EXERCISE BRIEF:
Give the number of lines below that hold "Смесители", and only that.

DATA FOR ANALYSIS:
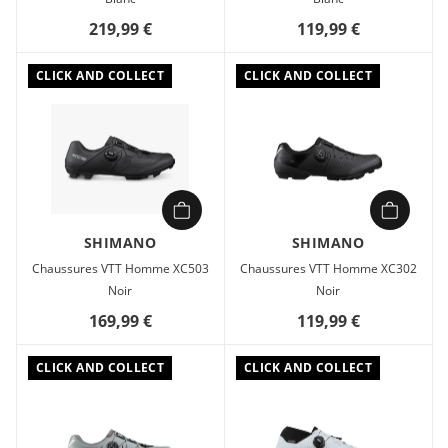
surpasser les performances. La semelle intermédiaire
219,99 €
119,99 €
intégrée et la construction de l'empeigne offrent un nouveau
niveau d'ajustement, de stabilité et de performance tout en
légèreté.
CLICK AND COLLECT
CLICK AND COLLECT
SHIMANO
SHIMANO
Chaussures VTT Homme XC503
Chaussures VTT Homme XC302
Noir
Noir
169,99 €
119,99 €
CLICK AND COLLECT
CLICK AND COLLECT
--
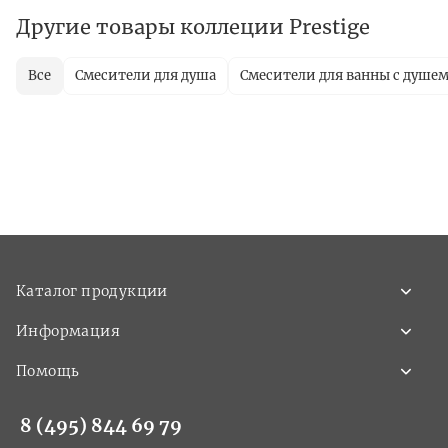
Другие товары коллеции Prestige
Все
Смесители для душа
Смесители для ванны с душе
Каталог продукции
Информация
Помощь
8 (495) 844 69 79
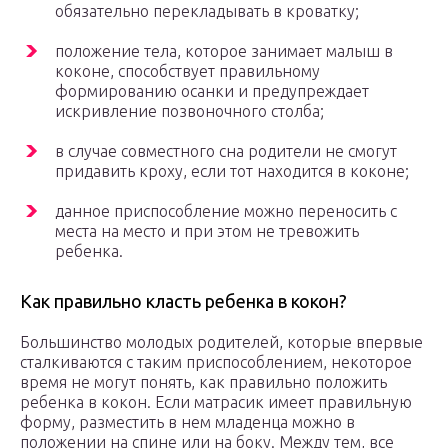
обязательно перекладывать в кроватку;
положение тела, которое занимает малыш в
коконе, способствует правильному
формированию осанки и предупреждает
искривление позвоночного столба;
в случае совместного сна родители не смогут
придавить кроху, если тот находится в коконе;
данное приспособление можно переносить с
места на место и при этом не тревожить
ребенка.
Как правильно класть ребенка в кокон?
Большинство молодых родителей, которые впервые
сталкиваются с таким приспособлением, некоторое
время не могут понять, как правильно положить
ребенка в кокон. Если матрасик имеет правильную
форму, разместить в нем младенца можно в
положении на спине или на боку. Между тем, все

REPLY TO THE TASK:
2